Nothing like reviving a 6 year old thread 

Virtually all 14" cast iron frame bandsaws from the 50's on up use the same basic castings… IIRC, somewhere along the line, Delta sold off their old used molds to Asian manufacturers, which grew the clone market. The main difference is the machining of those cast parts. Since the riser block uses two locating pins to mate the surfaces in proper alignment, not all manufacturers drilled their holes in the same places. So in a nutshell, you can probably use any riser kit designed for one of those saws, but may have to drill some new indexing holes (or just don't use them if you are feeling lucky).

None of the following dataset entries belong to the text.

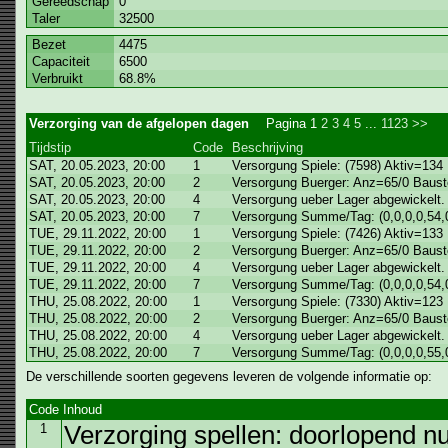
Gereedschap
0
Taler
32500
Bezet
4475
Capaciteit
6500
Verbruikt
68.8%
Verzorging van de afgelopen dagen
Pagina
1
2
3
4
5
...
1123
>>
Tijdstip
Code
Beschrijving
SAT, 20.05.2023, 20:00
1
Versorgung Spiele: (7598) Aktiv=134
SAT, 20.05.2023, 20:00
2
Versorgung Buerger: Anz=65/0 Baust
SAT, 20.05.2023, 20:00
4
Versorgung ueber Lager abgewickelt.
SAT, 20.05.2023, 20:00
7
Versorgung Summe/Tag: (0,0,0,0,54,0
TUE, 29.11.2022, 20:00
1
Versorgung Spiele: (7426) Aktiv=133
TUE, 29.11.2022, 20:00
2
Versorgung Buerger: Anz=65/0 Baust
TUE, 29.11.2022, 20:00
4
Versorgung ueber Lager abgewickelt.
TUE, 29.11.2022, 20:00
7
Versorgung Summe/Tag: (0,0,0,0,54,0
THU, 25.08.2022, 20:00
1
Versorgung Spiele: (7330) Aktiv=123
THU, 25.08.2022, 20:00
2
Versorgung Buerger: Anz=65/0 Baust
THU, 25.08.2022, 20:00
4
Versorgung ueber Lager abgewickelt.
THU, 25.08.2022, 20:00
7
Versorgung Summe/Tag: (0,0,0,0,55,0
De verschillende soorten gegevens leveren de volgende informatie op:
Code
Inhoud
1
Verzorging spellen: doorlopend 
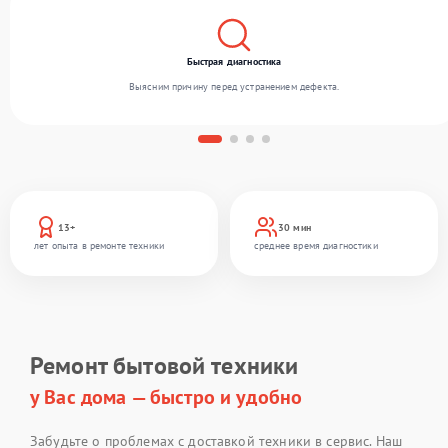
Быстрая диагностика
Выясним причину перед устранением дефекта.
13+
30 мин
лет опыта в ремонте техники
среднее время диагностики
Ремонт бытовой техники
у Вас дома — быстро и удобно
Забудьте о проблемах с доставкой техники в сервис. Наш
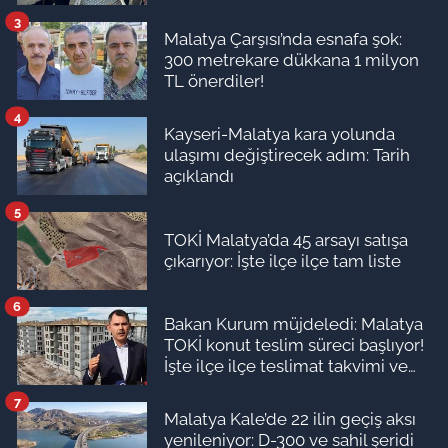
3
Malatya Çarşısı’nda esnafa şok:
300 metrekare dükkana 1 milyon
TL önerdiler!
4
Kayseri-Malatya kara yolunda
ulaşımı değiştirecek adım: Tarih
açıklandı
5
TOKİ Malatya’da 45 arsayı satışa
çıkarıyor: İşte ilçe ilçe tam liste
6
Bakan Kurum müjdeledi: Malatya
TOKİ konut teslim süreci başlıyor!
İşte ilçe ilçe teslimat takvimi ve
ödeme planı
7
Malatya Kale’de 22 ilin geçiş aksı
yenileniyor: D-300 ve sahil şeridi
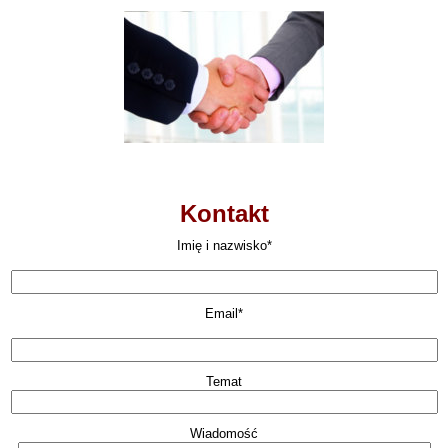
Kontakt
Imię i nazwisko*
Email*
Temat
Wiadomość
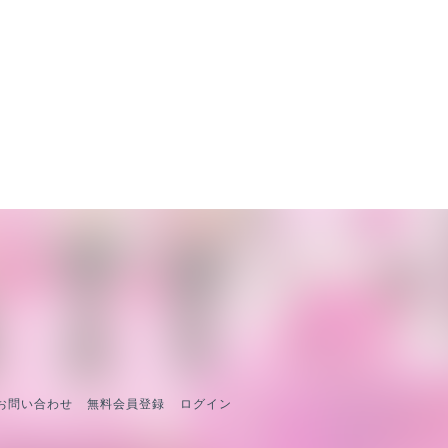
 お問い合わせ
無料会員登録
ログイン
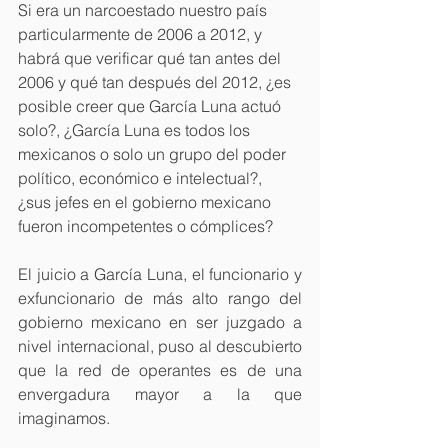
Si era un narcoestado nuestro país 
particularmente de 2006 a 2012, y 
habrá que verificar qué tan antes del 
2006 y qué tan después del 2012, ¿es 
posible creer que García Luna actuó 
solo?, ¿García Luna es todos los 
mexicanos o solo un grupo del poder 
político, económico e intelectual?, 
¿sus jefes en el gobierno mexicano 
fueron incompetentes o cómplices?
El juicio a García Luna, el funcionario y 
exfuncionario de más alto rango del 
gobierno mexicano en ser juzgado a 
nivel internacional, puso al descubierto 
que la red de operantes es de una 
envergadura mayor a la que 
imaginamos.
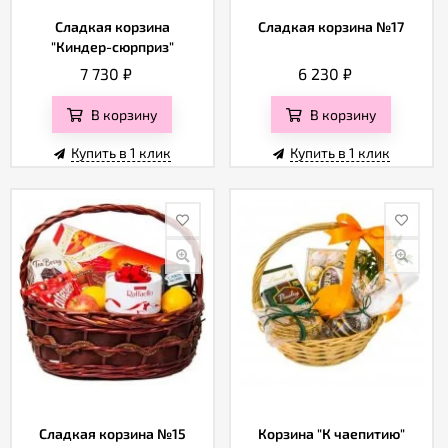
Сладкая корзина
Сладкая корзина №17
"Киндер-сюрприз"
7 730
₽
6 230
₽
В корзину
В корзину
Купить в 1 клик
Купить в 1 клик
Сладкая корзина №15
Корзина "К чаепитию"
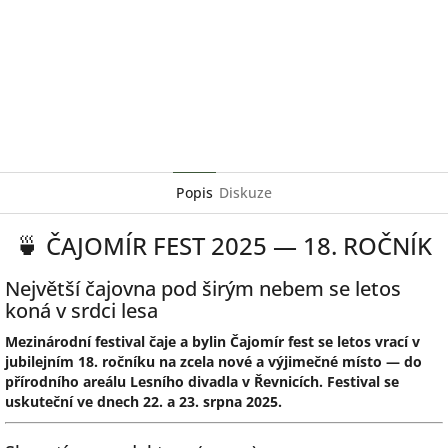
Popis
Diskuze
🍵 ČAJOMÍR FEST 2025 — 18. ROČNÍK
Největší čajovna pod širým nebem se letos
koná v srdci lesa
Mezinárodní festival čaje a bylin Čajomír fest se letos vrací v
jubilejním 18. ročníku na zcela nové a výjimečné místo — do
přírodního areálu Lesního divadla v Řevnicích. Festival se
uskuteční ve dnech 22. a 23. srpna 2025.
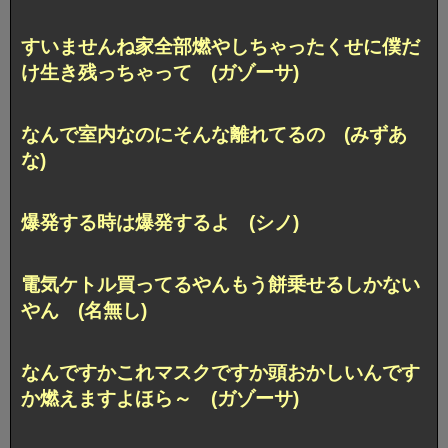
すいませんね家全部燃やしちゃったくせに僕だ
け生き残っちゃって (ガゾーサ)
なんで室内なのにそんな離れてるの (みずあ
な)
爆発する時は爆発するよ (シノ)
電気ケトル買ってるやんもう餅乗せるしかない
やん (名無し)
なんですかこれマスクですか頭おかしいんです
か燃えますよほら～ (ガゾーサ)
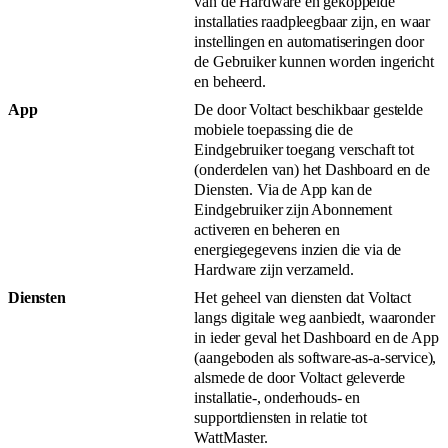
van de Hardware en gekoppelde
installaties raadpleegbaar zijn, en waar
instellingen en automatiseringen door
de Gebruiker kunnen worden ingericht
en beheerd.
App
De door Voltact beschikbaar gestelde
mobiele toepassing die de
Eindgebruiker toegang verschaft tot
(onderdelen van) het Dashboard en de
Diensten. Via de App kan de
Eindgebruiker zijn Abonnement
activeren en beheren en
energiegegevens inzien die via de
Hardware zijn verzameld.
Diensten
Het geheel van diensten dat Voltact
langs digitale weg aanbiedt, waaronder
in ieder geval het Dashboard en de App
(aangeboden als software-as-a-service),
alsmede de door Voltact geleverde
installatie-, onderhouds- en
supportdiensten in relatie tot
WattMaster.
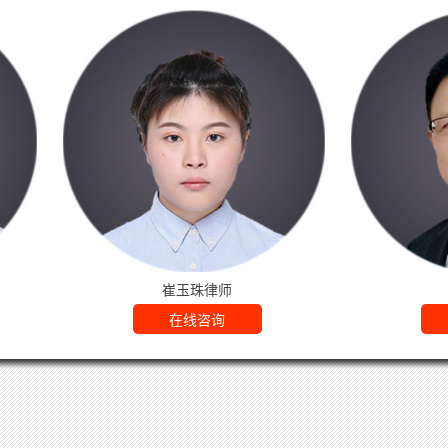
律师
尹鸿智律师
询
在线咨询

And as mentioned, there is more involved than just the riser block.

Cheers,
Brad


----------



## MrRon (Jul 9, 2009)

All the Delta clones are pretty much the same. The only differences are finish and paint. Other than that, A cheap HF BS can be made to perform like a saw costing 2 to 3 times more. All it takes is tweaking it, something not everyone wants to do or knows how to do. If you want a BS that is "ready to go" out of the box, you will have to pay top dollar. For those with empty pockets, a HF BS is the answer. That goes for any tool. Can I compare it to a Jet or Powermatic? No, nor can I compare a Chevy C1500 PU to a $80,000 Ford PU.


----------



## Pitzerwm (Jan 31, 2014)

Thanks for all of the help. It appears that the key is the dia. of the extension post. The HF is 3/4" with a slight flat area.

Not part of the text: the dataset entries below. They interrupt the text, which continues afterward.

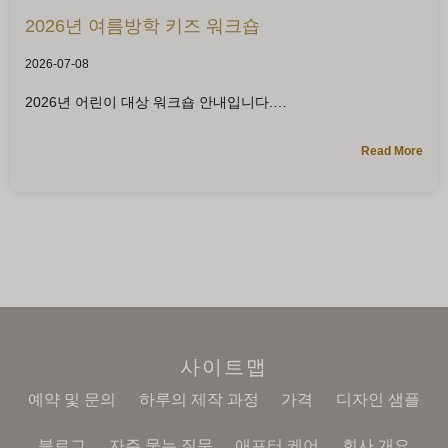
2026년 여름방학 키즈 워크숍
2026-07-08
2026년 어린이 대상 워크숍 안내입니다.
Read More
사이트맵
예약 및 문의
하루의 제작 과정
가격
디자인 샘플
블로그
자주 묻는 질문
애프터 케어
회사 개요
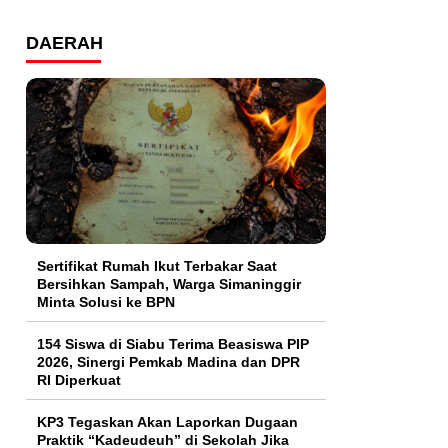
DAERAH
Sertifikat Rumah Ikut Terbakar Saat
Bersihkan Sampah, Warga Simaninggir
Minta Solusi ke BPN
154 Siswa di Siabu Terima Beasiswa PIP
2026, Sinergi Pemkab Madina dan DPR
RI Diperkuat
KP3 Tegaskan Akan Laporkan Dugaan
Praktik “Kadeudeuh” di Sekolah Jika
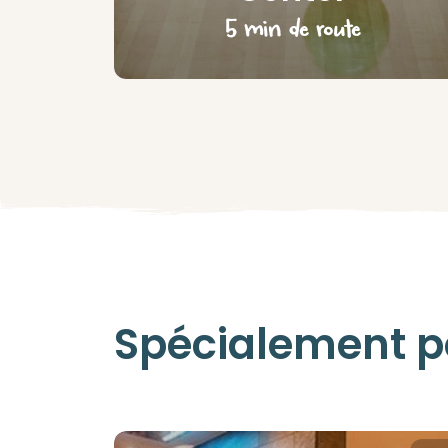
5 min de route
Spécialement po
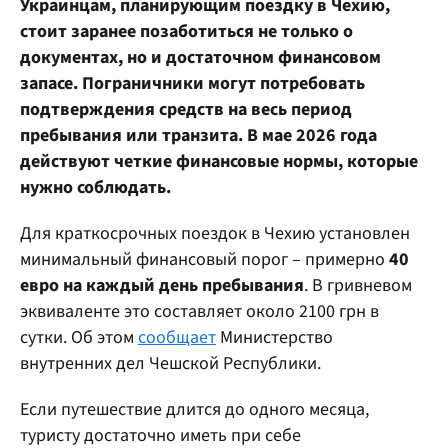
Украинцам, планирующим поездку в Чехию,
стоит заранее позаботиться не только о
документах, но и достаточном финансовом
запасе. Пограничники могут потребовать
подтверждения средств на весь период
пребывания или транзита. В мае 2026 года
действуют четкие финансовые нормы, которые
нужно соблюдать.
Для краткосрочных поездок в Чехию установлен
минимальный финансовый порог – примерно
40
евро на каждый день пребывания
. В гривневом
эквиваленте это составляет около 2100 грн в
сутки. Об этом
сообщает
Министерство
внутренних дел Чешской Республики.
Если путешествие длится до одного месяца,
туристу достаточно иметь при себе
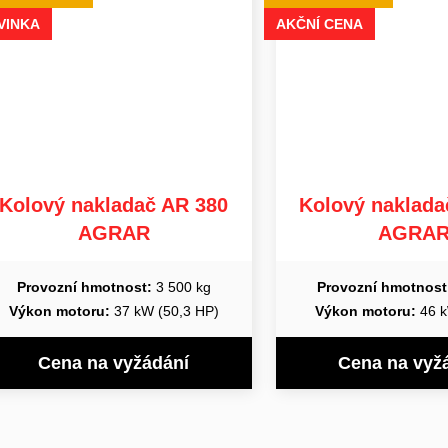
VINKA
AKČNÍ CENA
Kolový nakladač AR 380
Kolový naklada
AGRAR
AGRA
Provozní hmotnost:
3 500 kg
Provozní hmotnost
Výkon motoru:
37 kW (50,3 HP)
Výkon motoru:
46 k
Cena na vyžádání
Cena na vyž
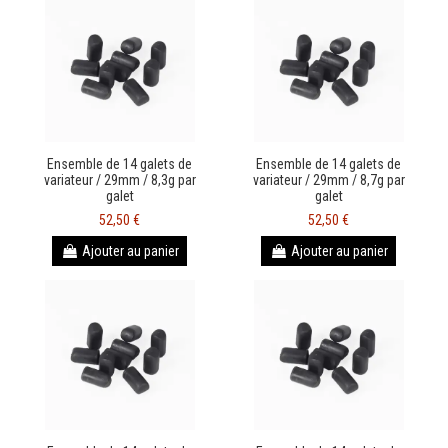
Ensemble de 14 galets de
Ensemble de 14 galets de
variateur / 29mm / 8,3g par
variateur / 29mm / 8,7g par
galet
galet
52,50 €
52,50 €
Ajouter au panier
Ajouter au panier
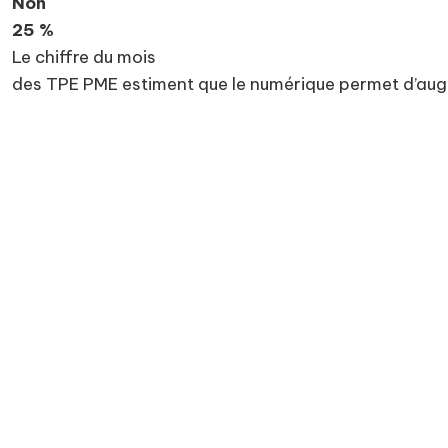
Non
25 %
Le chiffre du mois
des TPE PME estiment que le numérique permet d’augme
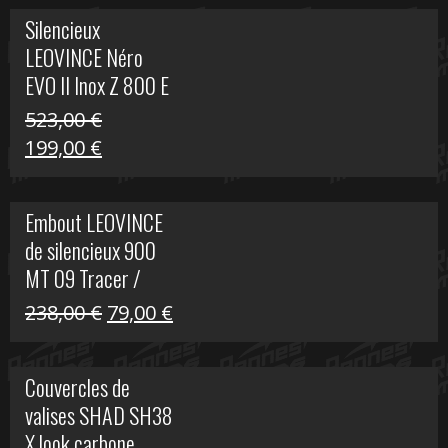
Silencieux
LEOVINCE Néro
EVO II Inox Z 800 E
523,00
€
Le
Le
199,00
€
prix
prix
initial
actuel
Embout LEOVINCE
était :
est :
de silencieux 900
523,00 €.
199,00 €.
MT 09 Tracer /
Tracer GT
Le
Le
238,00
€
79,00
€
prix
prix
initial
actuel
Couvercles de
était :
est :
valises SHAD SH38
238,00 €.
79,00 €.
X look carbone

What would help me is if you guys would measure your post on yours, whatever the brand. I do know that powermatic won't work.

Thanks again.


----------



## Pitzerwm (Jan 31, 2014)

Update: A friend had a jet kit that he couldn't use JRB14. The block needed the 2 holes on the bottom enlarged a bit and he had ground off the studs but they weren't in the right place, so I drilled 2 new holes and added the studs. So that part went well. The guide post was 7/8" and the HF needed a 3/4" one, so I will need to get one and grind a flat part on one side so the screws that hold it in place have someplace to "grip". So as soon as I get the post, I'm golden.

Thanks again for all of the help.


----------



## dlmckirdy (Oct 27, 2009)

The Newer HF saws have an 18mm dia guide bar. 3/4" is 19.02 mm. I had a 3/4" drill bit that I used to ream out the holes for the guide bar in both the saw frame and the guide "shoe". My machinist milled a v-groove as opposed to a flat for the set screws, as you get a better grip as opposed to a flat (his personal experience with machine tools).


----------



## Pitzerwm (Jan 31, 2014)

Another update: I got a 3/4" hot rolled steel post, and it fit the top part perfect and you just needed to sand a bit for the bottom part to fit. A friend milled a flat edge on one side, works perfect.


----------